Book smarts aside, when Norton turned 21 he had the smarts — and guts — to gravitate toward his true strength: Being funny.
“It was all I ever really wanted to do — get on stage and be a comedian,” he said. “The first place I performed at was called the Varsity Pub in Sayreville, N.J. I wasn’t particularly good but I was just happy to be on stage. The fact that I did it is still a surprise to me sometimes. I am shocked I’m a comedian.”
From there, it took years of stage work and writing before Norton truly found his comedic voice — which is raunchy, yet smart and naturally conversational — something that sounds easier in theory than reality.
“It takes maybe three to four years before you start to feel good about yourself — a little bit longer before the audience starts to feel good about you,” he said. “It just kind of happens. You don’t even see it happening because you’re too close to it.”
During his early years, Norton cut his teeth on the road alongside a small crew of fellow funnymen.

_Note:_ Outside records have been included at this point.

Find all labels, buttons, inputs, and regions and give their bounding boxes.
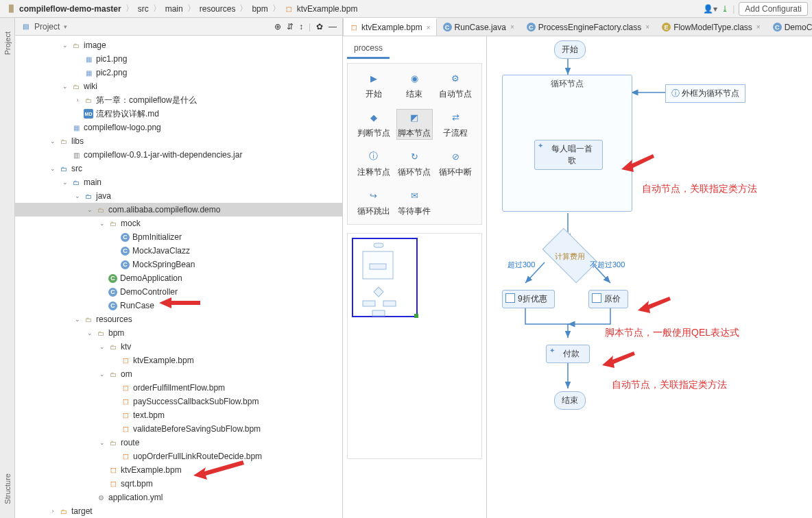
- editor-tab[interactable]: CRunCase.java×: [437, 18, 521, 36]
- palette-header[interactable]: process: [347, 39, 390, 59]
- palette-item[interactable]: ⓘ注释节点: [356, 149, 392, 178]
- collapse-icon[interactable]: ⇵: [287, 22, 294, 32]
- annotation-auto1: 自动节点，关联指定类方法: [642, 183, 757, 195]
- flow-sing-node[interactable]: 每人唱一首歌: [534, 140, 603, 170]
- svg-rect-7: [383, 301, 396, 306]
- tree-node[interactable]: ⬚orderFulfillmentFlow.bpm: [15, 381, 342, 395]
- tree-node[interactable]: ⌄🗀bpm: [15, 326, 342, 340]
- svg-rect-2: [374, 243, 383, 247]
- folder-icon: ▉: [7, 4, 16, 14]
- minimize-icon[interactable]: —: [329, 22, 337, 32]
- tree-node[interactable]: ⚙application.yml: [15, 491, 342, 504]
- palette-item[interactable]: ↪循环跳出: [356, 188, 392, 217]
- flow-info-node[interactable]: ⓘ 外框为循环节点: [665, 84, 745, 103]
- project-tree[interactable]: ⌄🗀image▦pic1.png▦pic2.png⌄🗀wiki›🗀第一章：com…: [15, 36, 342, 518]
- tree-node[interactable]: ▦compileflow-logo.png: [15, 121, 342, 134]
- editor-tab[interactable]: CDemoC×: [767, 18, 812, 36]
- flow-canvas[interactable]: 开始 - 循环节点 每人唱一首歌 ⓘ 外框为循环节点 计算费用 超过300 不超…: [487, 36, 812, 518]
- tree-node[interactable]: ⌄🗀om: [15, 367, 342, 381]
- flow-end[interactable]: 结束: [554, 391, 586, 410]
- tree-node[interactable]: CDemoApplication: [15, 271, 342, 285]
- run-icon[interactable]: ⤓: [721, 4, 728, 14]
- loop-label: 循环节点: [503, 78, 632, 90]
- svg-marker-11: [602, 352, 635, 368]
- gear-icon[interactable]: ✿: [316, 22, 323, 32]
- palette-item[interactable]: ⇄子流程: [438, 110, 473, 139]
- flow-pay[interactable]: 付款: [546, 345, 590, 363]
- tree-node[interactable]: ⌄🗀src: [15, 162, 342, 175]
- tree-node[interactable]: ⌄🗀route: [15, 436, 342, 449]
- tree-node[interactable]: CRunCase: [15, 299, 342, 312]
- minimap[interactable]: [347, 233, 482, 459]
- flow-decision[interactable]: 计算费用: [542, 228, 598, 284]
- tree-node[interactable]: ›🗀第一章：compileflow是什么: [15, 93, 342, 107]
- palette-item[interactable]: ⊘循环中断: [438, 149, 473, 178]
- edge-gt300: 超过300: [508, 260, 535, 270]
- project-dropdown[interactable]: ▾: [64, 23, 67, 30]
- tree-node[interactable]: ⌄🗀image: [15, 38, 342, 52]
- svg-rect-5: [374, 287, 383, 297]
- tree-node[interactable]: ⬚ktvExample.bpm: [15, 354, 342, 367]
- tree-node[interactable]: ⬚paySuccessCallbackSubFlow.bpm: [15, 395, 342, 408]
- structure-tool[interactable]: Structure: [3, 473, 12, 504]
- flow-loop-container[interactable]: 循环节点 每人唱一首歌: [502, 75, 632, 212]
- project-title: Project: [34, 22, 60, 32]
- tree-node[interactable]: ⬚ktvExample.bpm: [15, 463, 342, 477]
- target-icon[interactable]: ⊕: [274, 22, 281, 32]
- annotation-script: 脚本节点，一般使用QEL表达式: [605, 327, 739, 339]
- add-config-button[interactable]: Add Configurati: [739, 2, 808, 16]
- editor-tab[interactable]: CProcessEngineFactory.class×: [521, 18, 656, 36]
- annotation-auto2: 自动节点，关联指定类方法: [612, 379, 727, 391]
- editor-tabs: ⬚ktvExample.bpm×CRunCase.java×CProcessEn…: [343, 18, 812, 36]
- project-icon: ▤: [21, 22, 30, 32]
- tree-node[interactable]: ⌄🗀main: [15, 175, 342, 189]
- project-panel: ▤ Project ▾ ⊕ ⇵ ↕ | ✿ — ⌄🗀image▦pic1.png…: [15, 18, 343, 518]
- svg-rect-4: [370, 264, 386, 269]
- palette-item[interactable]: ▶开始: [356, 71, 392, 100]
- breadcrumb-bar: ▉ compileflow-demo-master〉 src〉 main〉 re…: [0, 0, 812, 18]
- palette-item[interactable]: ✉等待事件: [397, 188, 433, 217]
- tree-node[interactable]: ⌄🗀libs: [15, 134, 342, 148]
- breadcrumb[interactable]: ▉ compileflow-demo-master〉 src〉 main〉 re…: [4, 3, 360, 14]
- tree-node[interactable]: ⌄🗀resources: [15, 312, 342, 326]
- sort-icon[interactable]: ↕: [299, 22, 303, 32]
- svg-marker-10: [638, 297, 671, 313]
- tree-node[interactable]: ›🗀target: [15, 504, 342, 518]
- edge-lte300: 不超过300: [590, 260, 625, 270]
- flow-original[interactable]: 原价: [588, 290, 628, 308]
- tree-node[interactable]: CDemoController: [15, 285, 342, 299]
- palette-item[interactable]: ◩脚本节点: [397, 110, 433, 139]
- tree-node[interactable]: ▦pic2.png: [15, 66, 342, 79]
- tool-sidebar: Project Structure: [0, 18, 15, 518]
- bpm-icon: ⬚: [285, 4, 294, 14]
- project-tool[interactable]: Project: [3, 32, 12, 55]
- tree-node[interactable]: ⬚text.bpm: [15, 408, 342, 422]
- flow-start[interactable]: 开始: [554, 40, 586, 59]
- tree-node[interactable]: ⬚validateBeforeSavingSubFlow.bpm: [15, 422, 342, 436]
- palette-item[interactable]: ↻循环节点: [397, 149, 433, 178]
- svg-rect-8: [372, 310, 385, 316]
- tree-node[interactable]: ⌄🗀com.alibaba.compileflow.demo: [15, 203, 342, 217]
- palette-item[interactable]: ◆判断节点: [356, 110, 392, 139]
- editor-area: ⬚ktvExample.bpm×CRunCase.java×CProcessEn…: [343, 18, 812, 518]
- tree-node[interactable]: ⌄🗀mock: [15, 217, 342, 230]
- tree-node[interactable]: ⌄🗀java: [15, 189, 342, 203]
- tree-node[interactable]: ▥compileflow-0.9.1-jar-with-dependencies…: [15, 148, 342, 162]
- tree-node[interactable]: CMockSpringBean: [15, 258, 342, 271]
- palette-panel: process ▶开始◉结束⚙自动节点◆判断节点◩脚本节点⇄子流程ⓘ注释节点↻循…: [343, 36, 487, 518]
- tree-node[interactable]: ▦pic1.png: [15, 52, 342, 66]
- editor-tab[interactable]: EFlowModelType.class×: [656, 18, 767, 36]
- user-icon[interactable]: 👤▾: [703, 4, 717, 14]
- editor-tab[interactable]: ⬚ktvExample.bpm×: [343, 18, 437, 36]
- palette-item[interactable]: ⚙自动节点: [438, 71, 473, 100]
- tree-node[interactable]: ⌄🗀wiki: [15, 79, 342, 93]
- palette-item[interactable]: ◉结束: [397, 71, 433, 100]
- flow-discount[interactable]: 9折优惠: [502, 290, 555, 308]
- svg-rect-6: [363, 301, 375, 306]
- tree-node[interactable]: ⬚uopOrderFullLinkRouteDecide.bpm: [15, 449, 342, 463]
- tree-node[interactable]: ⌄🗀ktv: [15, 340, 342, 354]
- tree-node[interactable]: CBpmInitializer: [15, 230, 342, 244]
- tree-node[interactable]: CMockJavaClazz: [15, 244, 342, 258]
- tree-node[interactable]: ⬚sqrt.bpm: [15, 477, 342, 491]
- tree-node[interactable]: MD流程协议详解.md: [15, 107, 342, 121]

“I was doing road work very early on,” he said. “I’d go out with guys like Jim Florentine and Bob Levy. I’d mostly go to Pennsylvania, Boston, Florida and Maryland. There were a bunch of East Coast clubs you could drive to in a day.”
After a 1997 appearance on The Louie Anderson Show, things began to pick up. Hard work started to pay off. “From that show I met Andrew Dice Clay. Dice was really good to me and took me on the road. From there I met Opie and Anthony.”
Norton’s close friendship with the late actor/comedian Patrice O’Neal (who passed away in 2011 following a stroke) was also an inspiration for Norton, both personally and professionally.
“Patrice was so honest and conversational,” Norton recalled of O’Neal’s comedic style. “He was patient on stage. You’d watch him and know that’s a guy who’s taking his time and doing exactly what he wanted to do. Watching a guy like Patrice you learn about patience. He didn’t rush to get where he wanted to go.
“You also learned from Patrice: Don’t expect to go onstage on time if you’re after him,” Norton said with a laugh. “He always babbled for a long time. But he was so natural on stage, just great. He was just a big softy when it came to animals or anybody weaker than him. Patrice wasn’t a bully. He was a jackass sometimes, but he was not a bully. That’s what I loved most about him.”